Penulis: Prof. Dr. Abad Badruzzaman, Guru Besar UIN SATU Tulungagung
Sekurangnya ada tiga term yang bagi saya cukup manarik dalam surah Quraisy: ilaf, ju’, dan khauf. Kata ilaf yang ada di awal surah ini biasa diterjemahkan “kebiasaan.” Saya penasaran, apa iya “ilaf” cuma berarti “kebiasaan”. Yang saya inginkan arti yang “lebih jauh”, bukan sekadar arti kata perkata secara harfiah.
Saya buka tafsir Ma’arij al-Tafakkur wa Daqa`iq al-Tadabbur karya Abdurrahman Hasan al-Midani. Tafsir ini, seperti Tafsir Bayan al-Ma’ani karya Abdul Qadir Mulla Huwaisy, al-Tafsir al-Hadits karya Muhammad ‘Izzat Darwazah, dan Fahm al-Qur`an al-Hakim karya ‘Abid al-Jabiri, adalah tafsir yang disajikan tidak dengan mengikuti urutan surah dalam mushaf melainkan sesuai dengan urutan kronologis turunnya surah.

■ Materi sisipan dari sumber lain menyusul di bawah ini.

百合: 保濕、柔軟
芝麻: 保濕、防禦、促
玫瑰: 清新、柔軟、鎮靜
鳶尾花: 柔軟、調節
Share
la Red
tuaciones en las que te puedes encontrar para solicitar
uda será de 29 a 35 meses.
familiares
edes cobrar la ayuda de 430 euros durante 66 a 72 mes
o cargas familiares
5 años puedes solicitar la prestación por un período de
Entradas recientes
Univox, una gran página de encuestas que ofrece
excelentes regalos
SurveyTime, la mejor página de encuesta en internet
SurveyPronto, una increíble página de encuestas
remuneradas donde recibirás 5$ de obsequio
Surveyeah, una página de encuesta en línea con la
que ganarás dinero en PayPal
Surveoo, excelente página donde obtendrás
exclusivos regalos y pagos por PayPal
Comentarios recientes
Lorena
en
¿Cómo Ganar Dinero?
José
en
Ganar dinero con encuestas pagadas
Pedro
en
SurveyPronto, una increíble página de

Menurut al-Midani, ilaf merupakan term yang berlaku dalam dunia perdagangan di kalangan Arab kala itu. Para pemimpin mereka mengadakan perjanjian untuk memberi jaminan keamanan bagi keluar-masuknya barang-barang dagangan serta para pembawanya di sejumlah kawasan di mana mereka biasa melakukan aktifitas perdagangan.

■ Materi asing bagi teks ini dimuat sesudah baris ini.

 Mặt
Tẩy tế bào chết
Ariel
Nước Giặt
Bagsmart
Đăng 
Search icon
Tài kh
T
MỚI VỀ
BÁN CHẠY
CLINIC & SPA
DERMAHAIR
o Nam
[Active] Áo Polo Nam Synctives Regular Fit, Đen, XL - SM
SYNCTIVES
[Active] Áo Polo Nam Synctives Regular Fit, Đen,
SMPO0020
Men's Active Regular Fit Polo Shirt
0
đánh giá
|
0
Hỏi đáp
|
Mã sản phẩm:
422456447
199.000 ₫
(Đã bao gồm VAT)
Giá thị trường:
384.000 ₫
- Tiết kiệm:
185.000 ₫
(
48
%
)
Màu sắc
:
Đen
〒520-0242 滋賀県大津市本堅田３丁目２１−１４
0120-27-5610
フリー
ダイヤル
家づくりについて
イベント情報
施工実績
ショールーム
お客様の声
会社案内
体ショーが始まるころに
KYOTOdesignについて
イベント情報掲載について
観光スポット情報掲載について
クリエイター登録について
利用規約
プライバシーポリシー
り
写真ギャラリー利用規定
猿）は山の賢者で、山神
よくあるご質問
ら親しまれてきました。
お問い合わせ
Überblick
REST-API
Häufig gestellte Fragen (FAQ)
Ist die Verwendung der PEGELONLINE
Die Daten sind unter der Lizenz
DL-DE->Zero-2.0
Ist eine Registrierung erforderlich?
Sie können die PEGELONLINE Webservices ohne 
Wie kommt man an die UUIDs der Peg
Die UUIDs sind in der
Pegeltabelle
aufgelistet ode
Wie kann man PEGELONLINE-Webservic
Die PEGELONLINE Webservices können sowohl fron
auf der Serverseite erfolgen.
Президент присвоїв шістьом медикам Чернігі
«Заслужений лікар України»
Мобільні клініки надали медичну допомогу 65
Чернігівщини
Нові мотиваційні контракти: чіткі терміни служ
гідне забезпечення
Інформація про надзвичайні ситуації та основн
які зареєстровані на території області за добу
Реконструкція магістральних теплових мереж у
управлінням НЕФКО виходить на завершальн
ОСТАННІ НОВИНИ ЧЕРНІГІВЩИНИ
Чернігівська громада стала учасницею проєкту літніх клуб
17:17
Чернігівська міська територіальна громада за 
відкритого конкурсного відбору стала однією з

Para pedagang Quraisy memiliki perjanjian dalam sekup yang luas dengan raja-raja Romawi, Persia, Habasyah dan Himyar di Yaman. Tuhan telah mengkaruniakan kepada kaum Quraisy perjanjian ini dan menggerakkan para raja itu untuk menyepakatinya. Karunia ini sebagai salah satu bentuk “penghormatan” Tuhan bagi Tanah Haram dan Rumah-Nya yang Suci serta pengabulan atas doa Nabi Ibrahim untuk menjadikan negeri ini (Mekkah) aman, penduduknya berlimpah buah-buahan (kemudahan rezeki).

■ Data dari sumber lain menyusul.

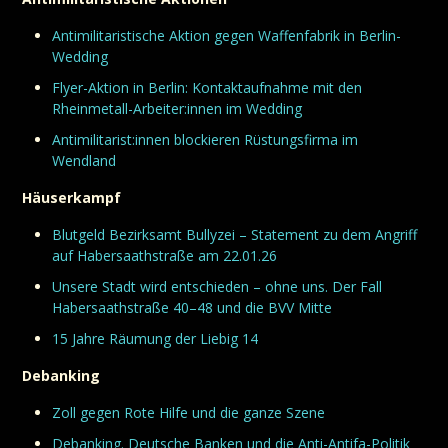
Antimilitaristische Aktion gegen Waffenfabrik in Berlin-
Wedding
Flyer-Aktion in Berlin: Kontaktaufnahme mit den
Rheinmetall-Arbeiter:innen im Wedding
Antimilitarist:innen blockieren Rüstungsfirma im
Wendland
Häuserkampf
Blutgeld Bezirksamt Bullyzei – Statement zu dem Angriff
auf Habersaathstraße am 22.01.26
Unsere Stadt wird entschieden – ohne uns. Der Fall
Habersaathstraße 40–48 und die BVV Mitte
15 Jahre Räumung der Liebig 14
Debanking
Zoll gegen Rote Hilfe und die ganze Szene
Debanking. Deutsche Banken und die Anti-Antifa-Politik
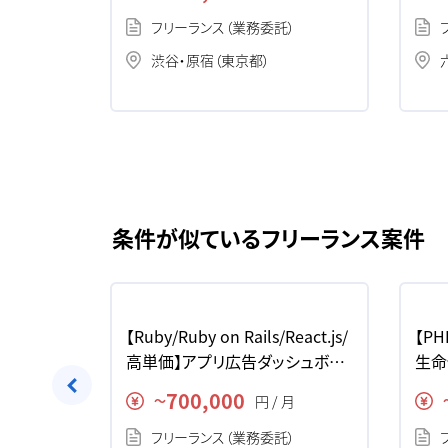
）
フリーランス（業務委託）
渋谷・原宿（東京都）
条件が似ているフリーランス案件
動画パッケー
【Ruby/Ruby on Rails/React.js/
【PH
ドの求人・
高単価】アプリ広告ダッシュボー
生命
ドレコメンド開発の求人・案件
ンサ
700,000
月
円 / 月
〜
）
フリーランス（業務委託）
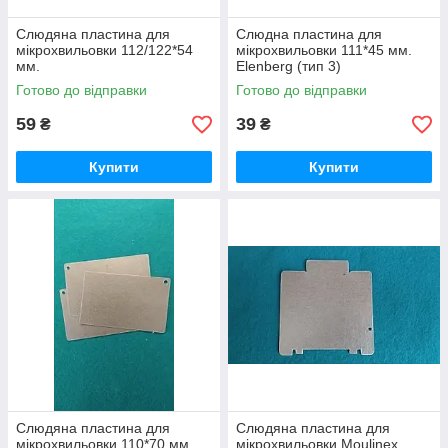
Слюдяна пластина для
Слюдна пластина для
мікрохвильовки 112/122*54
мікрохвильовки 111*45 мм.
мм.
Elenberg (тип 3)
Готово до відправки
Готово до відправки
59
39
₴
₴
Купити
Купити
Слюдяна пластина для
Слюдяна пластина для
мікрохвильовки 110*70 мм
мікрохвильовки Moulinex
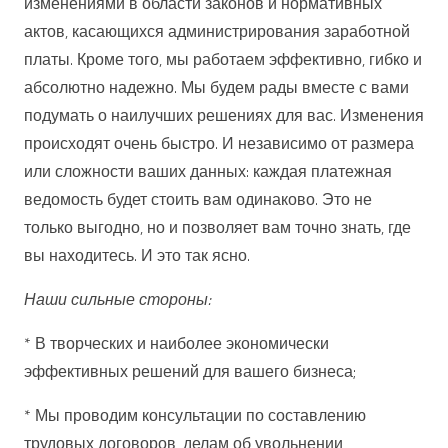
изменениями в области законов и нормативных
актов, касающихся администрирования заработной
платы. Кроме того, мы работаем эффективно, гибко и
абсолютно надежно. Мы будем рады вместе с вами
подумать о наилучших решениях для вас. Изменения
происходят очень быстро. И независимо от размера
или сложности ваших данных: каждая платежная
ведомость будет стоить вам одинаково. Это не
только выгодно, но и позволяет вам точно знать, где
вы находитесь. И это так ясно.
Наши сильные стороны:
* В творческих и наиболее экономически
эффективных решений для вашего бизнеса;
* Мы проводим консультации по составлению
трудовых договоров, делам об увольнении,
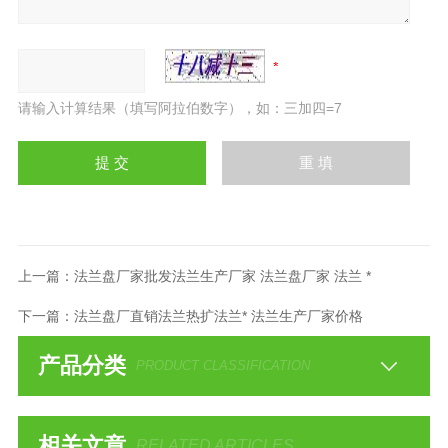
请输入计算结果（填写阿拉伯数字），如：三加四=7
上一篇：
法兰盘厂家批发法兰生产厂家 法兰盘厂家 法兰 *
下一篇：
法兰盘厂直销法兰热扩法兰* 法兰生产厂家价格
产品分类
PRODUCT CLASSIFICATION
相关文章
RELATED ARTICLES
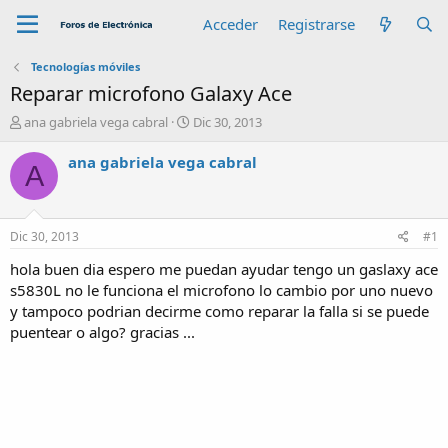
Acceder
Registrarse
Tecnologías móviles
Reparar microfono Galaxy Ace
A
F
ana gabriela vega cabral
Dic 30, 2013
u
e
t
c
ana gabriela vega cabral
A
o
h
r
a
d
e
Dic 30, 2013
#1
i
n
hola buen dia espero me puedan ayudar tengo un gaslaxy ace
i
s5830L no le funciona el microfono lo cambio por uno nuevo
c
y tampoco podrian decirme como reparar la falla si se puede
i
puentear o algo? gracias ...
o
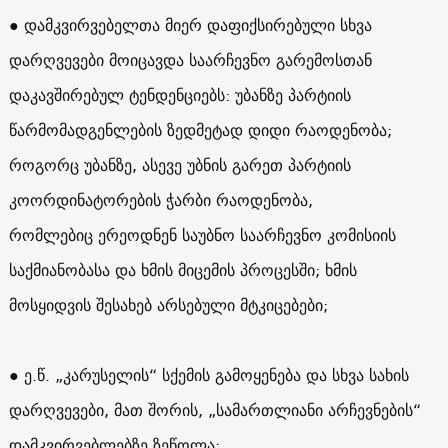
● დამკვირვებელთა მიერ დაფიქსირებული სხვა
დარღვევები მოიცავდა საარჩევნო გარემოსთან
დაკავშირებულ ტენდენციებს: უბანზე პარტიის
წარმომადგენლების ზედმეტად დიდი რაოდენობა;
როგორც უბანზე, ასევე უბნის გარეთ პარტიის
კოორდინატორების ჭარბი რაოდენობა,
რომლებიც ერეოდნენ საუბნო საარჩევნო კომისიის
საქმიანობასა და ხმის მიცემის პროცესში; ხმის
მოსყიდვის შესახებ არსებული მტკიცებები;
● ე.წ. „კარუსელის“ სქემის გამოყენება და სხვა სახის
დარღვევები, მათ შორის, „სამართლიანი არჩევნების“
დამკვირვებლებზე ზეწოლა;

Para pemimpin Quraisy yang membuat perjanjian itu adalah empat tokoh dari Bani Manaf: Hasyim, Abd Syams, Muthalib, dan Naufal. Para pedagang Quraisy, seperti telah dikatakan, biasa melakukan perjalanan dagang ke berbagai negeri dengan jaminan keamanan dari penguasa negeri-negeri itu. Mereka aman dari aneka gangguan.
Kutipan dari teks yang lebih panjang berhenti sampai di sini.